(Stored data)
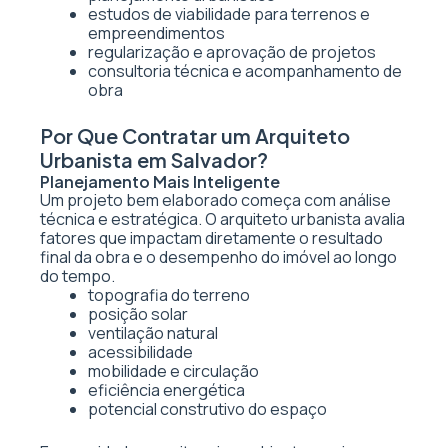
estudos de viabilidade para terrenos e
empreendimentos
regularização e aprovação de projetos
consultoria técnica e acompanhamento de
obra
Por Que Contratar um Arquiteto
Urbanista em Salvador?
Planejamento Mais Inteligente
Um projeto bem elaborado começa com análise
técnica e estratégica. O arquiteto urbanista avalia
fatores que impactam diretamente o resultado
final da obra e o desempenho do imóvel ao longo
do tempo.
topografia do terreno
posição solar
ventilação natural
acessibilidade
mobilidade e circulação
eficiência energética
potencial construtivo do espaço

> **Goal of the exercise**
Collect each line of the entries that has the word "obra", copying it in full.

> **Answer for the task**
obra
final da obra e o desempenho do imóvel ao longo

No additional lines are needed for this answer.